6) Suppression du « sursis commercial » mais création du délai de délaissement

 

Pour pallier la particulière liberté accordée au bailleur pour reprendre son immeuble, l’article 1762-8 du Code civil permettait au preneur de demander au juge de paix deux sursis successifs, chacun de six mois maximum, demandes qui devaient impérativement être formulées au plus tard deux mois avant l’expiration du bail, sous peine de déchéance.

 

Compte tenu du droit au renouvellement, et dans un souci de simplification, le sursis commercial a été supprimé et remplacé par un délai de délaissement, introduit sous l’article 1762-9 du Code civil, qui rappellera, là encore, le droit des baux d’habitation français (Article L412-1et suivants du CPCE). Plus précisément, à l’issue du bail ou de sa résiliation, le bailleur peut obtenir du juge de paix une décision autorisant le déguerpissement forcé du preneur, lequel peut alors requérir du juge de paix qu’il soit sursis à la décision de déguerpissement.

 

S’il est accordé, ce sursis sera unique et limité à neuf mois. Il doit en outre remplir deux conditions :

 

– Le preneur doit être à jour du paiement des loyers et provisions pour charges ;

 

– Le sursis est accordé au preneur

 

7) Article 1762-13 (nouveau) : Instauration d’un droit de préemption pour les locataires

 

De la même manière qu’en droit français (Article L145-46-1), le droit luxembourgeois reconnaît désormais, en matière commerciale, un droit légal de préemption du locataire en cas de vente de l’immeuble loué.
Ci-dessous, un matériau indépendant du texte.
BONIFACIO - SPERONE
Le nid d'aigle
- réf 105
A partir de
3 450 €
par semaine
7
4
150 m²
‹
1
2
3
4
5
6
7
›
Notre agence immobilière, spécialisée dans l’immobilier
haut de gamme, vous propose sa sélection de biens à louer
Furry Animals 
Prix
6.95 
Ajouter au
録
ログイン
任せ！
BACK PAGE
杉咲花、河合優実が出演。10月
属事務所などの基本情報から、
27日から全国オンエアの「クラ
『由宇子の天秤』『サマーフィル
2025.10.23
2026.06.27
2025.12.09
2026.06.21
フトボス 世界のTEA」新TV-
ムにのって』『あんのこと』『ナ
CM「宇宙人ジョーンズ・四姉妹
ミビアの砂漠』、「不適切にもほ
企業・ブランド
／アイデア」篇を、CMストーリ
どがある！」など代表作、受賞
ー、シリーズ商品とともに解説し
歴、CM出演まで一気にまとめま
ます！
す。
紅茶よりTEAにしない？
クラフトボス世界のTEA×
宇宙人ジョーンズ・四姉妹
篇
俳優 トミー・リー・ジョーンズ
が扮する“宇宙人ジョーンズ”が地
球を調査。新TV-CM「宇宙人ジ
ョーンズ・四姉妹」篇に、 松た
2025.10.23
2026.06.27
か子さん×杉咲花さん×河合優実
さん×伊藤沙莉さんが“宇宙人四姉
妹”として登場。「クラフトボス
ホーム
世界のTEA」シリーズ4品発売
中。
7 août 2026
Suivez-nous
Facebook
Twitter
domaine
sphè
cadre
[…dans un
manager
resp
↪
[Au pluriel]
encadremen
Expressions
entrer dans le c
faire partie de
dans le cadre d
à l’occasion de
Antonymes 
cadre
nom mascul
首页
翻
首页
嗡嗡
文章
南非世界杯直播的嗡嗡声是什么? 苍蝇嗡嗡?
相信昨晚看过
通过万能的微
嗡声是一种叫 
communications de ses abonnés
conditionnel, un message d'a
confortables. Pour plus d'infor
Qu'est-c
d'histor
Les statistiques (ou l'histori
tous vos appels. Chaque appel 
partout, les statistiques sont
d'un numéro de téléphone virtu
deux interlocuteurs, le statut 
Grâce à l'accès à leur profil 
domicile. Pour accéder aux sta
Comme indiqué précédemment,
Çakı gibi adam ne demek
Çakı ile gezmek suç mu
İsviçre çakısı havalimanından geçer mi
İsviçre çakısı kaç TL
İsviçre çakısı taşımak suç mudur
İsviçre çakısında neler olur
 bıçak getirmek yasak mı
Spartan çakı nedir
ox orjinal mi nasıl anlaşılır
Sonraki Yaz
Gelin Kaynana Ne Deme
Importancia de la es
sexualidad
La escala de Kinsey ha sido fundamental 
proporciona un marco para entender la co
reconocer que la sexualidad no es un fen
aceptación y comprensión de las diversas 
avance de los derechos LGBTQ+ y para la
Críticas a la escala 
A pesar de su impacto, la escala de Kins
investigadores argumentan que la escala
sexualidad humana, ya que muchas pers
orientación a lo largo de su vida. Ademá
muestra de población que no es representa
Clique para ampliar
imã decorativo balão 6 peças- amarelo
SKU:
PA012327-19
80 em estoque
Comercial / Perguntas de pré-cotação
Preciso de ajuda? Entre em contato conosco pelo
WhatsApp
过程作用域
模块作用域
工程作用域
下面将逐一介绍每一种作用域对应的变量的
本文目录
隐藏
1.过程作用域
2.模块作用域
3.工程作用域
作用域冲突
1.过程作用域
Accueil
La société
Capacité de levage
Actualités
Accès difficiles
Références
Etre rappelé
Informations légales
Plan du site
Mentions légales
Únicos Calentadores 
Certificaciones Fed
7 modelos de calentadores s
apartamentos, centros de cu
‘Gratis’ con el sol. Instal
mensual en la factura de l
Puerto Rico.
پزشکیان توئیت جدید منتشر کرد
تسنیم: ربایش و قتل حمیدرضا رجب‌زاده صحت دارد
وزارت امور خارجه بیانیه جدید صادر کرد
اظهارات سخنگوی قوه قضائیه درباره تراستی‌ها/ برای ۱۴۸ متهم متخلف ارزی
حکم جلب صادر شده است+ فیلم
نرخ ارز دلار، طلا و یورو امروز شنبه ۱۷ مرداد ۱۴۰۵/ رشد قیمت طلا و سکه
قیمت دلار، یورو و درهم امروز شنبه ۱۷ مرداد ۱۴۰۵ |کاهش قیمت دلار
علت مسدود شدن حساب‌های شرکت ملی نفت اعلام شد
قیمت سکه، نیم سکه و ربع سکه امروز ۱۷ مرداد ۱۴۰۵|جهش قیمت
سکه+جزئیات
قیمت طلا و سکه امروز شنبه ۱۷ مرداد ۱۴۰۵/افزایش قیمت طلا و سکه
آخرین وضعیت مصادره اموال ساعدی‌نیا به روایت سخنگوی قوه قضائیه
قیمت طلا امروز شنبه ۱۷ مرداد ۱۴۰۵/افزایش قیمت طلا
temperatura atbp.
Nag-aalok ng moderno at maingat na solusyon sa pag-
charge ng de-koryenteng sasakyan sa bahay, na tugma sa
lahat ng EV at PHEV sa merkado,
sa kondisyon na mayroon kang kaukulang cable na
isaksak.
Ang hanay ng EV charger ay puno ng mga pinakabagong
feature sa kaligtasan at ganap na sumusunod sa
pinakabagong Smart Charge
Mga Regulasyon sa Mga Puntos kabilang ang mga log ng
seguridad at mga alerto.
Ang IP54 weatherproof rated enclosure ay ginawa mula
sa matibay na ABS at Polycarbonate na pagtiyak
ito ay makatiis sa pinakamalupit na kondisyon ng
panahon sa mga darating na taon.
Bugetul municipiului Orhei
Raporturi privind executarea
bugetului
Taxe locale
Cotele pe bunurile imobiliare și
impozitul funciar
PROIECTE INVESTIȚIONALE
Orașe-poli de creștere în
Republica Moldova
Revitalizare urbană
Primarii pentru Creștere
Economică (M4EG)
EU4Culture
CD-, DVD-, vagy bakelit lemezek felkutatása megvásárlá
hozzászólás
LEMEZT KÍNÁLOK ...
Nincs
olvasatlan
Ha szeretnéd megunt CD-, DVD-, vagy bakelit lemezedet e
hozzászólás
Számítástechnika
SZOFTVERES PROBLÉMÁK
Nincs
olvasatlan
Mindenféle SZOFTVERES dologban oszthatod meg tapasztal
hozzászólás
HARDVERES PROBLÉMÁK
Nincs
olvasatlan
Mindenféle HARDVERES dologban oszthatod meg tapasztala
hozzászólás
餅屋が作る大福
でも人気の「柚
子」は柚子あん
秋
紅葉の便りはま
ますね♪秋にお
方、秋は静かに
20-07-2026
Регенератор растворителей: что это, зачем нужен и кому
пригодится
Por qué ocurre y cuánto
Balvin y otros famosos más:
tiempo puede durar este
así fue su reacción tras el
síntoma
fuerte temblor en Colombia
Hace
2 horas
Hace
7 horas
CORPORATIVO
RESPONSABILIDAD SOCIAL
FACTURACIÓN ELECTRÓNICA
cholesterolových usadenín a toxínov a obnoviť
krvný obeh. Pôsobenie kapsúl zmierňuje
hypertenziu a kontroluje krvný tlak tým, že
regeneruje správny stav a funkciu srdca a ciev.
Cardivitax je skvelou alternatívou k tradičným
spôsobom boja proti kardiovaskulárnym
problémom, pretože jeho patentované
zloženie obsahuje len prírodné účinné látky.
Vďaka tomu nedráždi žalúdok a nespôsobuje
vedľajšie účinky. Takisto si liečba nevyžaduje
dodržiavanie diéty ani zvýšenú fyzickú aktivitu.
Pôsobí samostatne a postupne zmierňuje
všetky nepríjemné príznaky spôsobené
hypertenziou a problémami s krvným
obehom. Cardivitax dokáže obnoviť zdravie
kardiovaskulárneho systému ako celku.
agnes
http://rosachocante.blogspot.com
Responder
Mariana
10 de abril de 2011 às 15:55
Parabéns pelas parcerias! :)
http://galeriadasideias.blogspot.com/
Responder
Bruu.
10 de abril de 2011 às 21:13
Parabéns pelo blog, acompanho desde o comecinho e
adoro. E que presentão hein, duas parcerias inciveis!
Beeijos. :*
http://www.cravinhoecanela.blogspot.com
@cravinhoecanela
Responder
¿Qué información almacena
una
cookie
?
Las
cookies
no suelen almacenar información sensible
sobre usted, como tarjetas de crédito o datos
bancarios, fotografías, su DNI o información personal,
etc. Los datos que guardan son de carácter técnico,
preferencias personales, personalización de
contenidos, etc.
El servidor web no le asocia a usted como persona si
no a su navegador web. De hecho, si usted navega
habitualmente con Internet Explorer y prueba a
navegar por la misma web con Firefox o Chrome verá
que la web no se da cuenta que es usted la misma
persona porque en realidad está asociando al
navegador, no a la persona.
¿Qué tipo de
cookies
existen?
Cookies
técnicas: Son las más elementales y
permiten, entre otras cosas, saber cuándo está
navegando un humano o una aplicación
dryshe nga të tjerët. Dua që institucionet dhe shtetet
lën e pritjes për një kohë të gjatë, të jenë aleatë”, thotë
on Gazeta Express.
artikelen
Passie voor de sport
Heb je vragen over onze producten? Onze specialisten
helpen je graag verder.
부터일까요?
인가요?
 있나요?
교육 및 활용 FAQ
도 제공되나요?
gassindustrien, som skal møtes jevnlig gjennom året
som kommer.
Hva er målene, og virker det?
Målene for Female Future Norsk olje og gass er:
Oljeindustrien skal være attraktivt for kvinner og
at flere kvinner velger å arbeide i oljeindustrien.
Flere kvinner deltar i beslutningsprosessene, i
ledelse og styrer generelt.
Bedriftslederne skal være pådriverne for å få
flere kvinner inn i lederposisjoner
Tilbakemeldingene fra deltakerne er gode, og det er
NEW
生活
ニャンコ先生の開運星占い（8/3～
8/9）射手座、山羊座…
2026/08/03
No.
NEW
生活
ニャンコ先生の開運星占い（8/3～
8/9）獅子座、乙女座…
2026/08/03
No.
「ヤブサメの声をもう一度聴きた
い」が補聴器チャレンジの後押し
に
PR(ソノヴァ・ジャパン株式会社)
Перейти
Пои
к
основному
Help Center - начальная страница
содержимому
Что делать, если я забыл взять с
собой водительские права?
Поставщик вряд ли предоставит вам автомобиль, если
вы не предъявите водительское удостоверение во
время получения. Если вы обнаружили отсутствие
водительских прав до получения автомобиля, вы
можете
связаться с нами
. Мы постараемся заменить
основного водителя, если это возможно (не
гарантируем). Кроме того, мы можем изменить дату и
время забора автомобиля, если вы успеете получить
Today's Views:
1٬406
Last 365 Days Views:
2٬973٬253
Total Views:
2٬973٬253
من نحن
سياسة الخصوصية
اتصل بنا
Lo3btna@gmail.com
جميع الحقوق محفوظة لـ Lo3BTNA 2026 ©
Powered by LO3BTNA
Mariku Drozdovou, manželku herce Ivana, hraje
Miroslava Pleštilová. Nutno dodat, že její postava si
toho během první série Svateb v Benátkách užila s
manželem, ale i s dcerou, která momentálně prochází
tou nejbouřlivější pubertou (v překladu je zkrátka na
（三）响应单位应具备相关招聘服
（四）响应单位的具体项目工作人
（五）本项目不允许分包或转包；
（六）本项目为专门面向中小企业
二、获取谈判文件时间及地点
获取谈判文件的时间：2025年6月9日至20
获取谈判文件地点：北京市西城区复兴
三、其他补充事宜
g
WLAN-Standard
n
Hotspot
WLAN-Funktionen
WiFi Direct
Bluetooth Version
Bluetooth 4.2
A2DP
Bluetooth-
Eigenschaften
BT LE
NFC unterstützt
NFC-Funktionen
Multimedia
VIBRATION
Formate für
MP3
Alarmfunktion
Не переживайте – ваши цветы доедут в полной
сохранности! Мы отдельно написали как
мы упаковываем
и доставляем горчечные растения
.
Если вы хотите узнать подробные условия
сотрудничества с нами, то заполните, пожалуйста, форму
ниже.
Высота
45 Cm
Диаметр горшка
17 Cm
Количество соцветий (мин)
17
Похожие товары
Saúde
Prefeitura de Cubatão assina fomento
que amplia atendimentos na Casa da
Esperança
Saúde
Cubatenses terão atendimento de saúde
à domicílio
Mais contrairement au droit français, seul les locataires dont le bail court depuis 18 ans pourront se prévaloir de ce droit.

 

8) Entrée en vigueur et application de la loi aux contrats en cours

 

Sauf en ce qui concerne la prohibition du pas de porte et du loyer de sous location supérieur au loyer du bail, ces nouvelles dispositions sont applicables aux contrats en cours depuis le 1er mars 2018.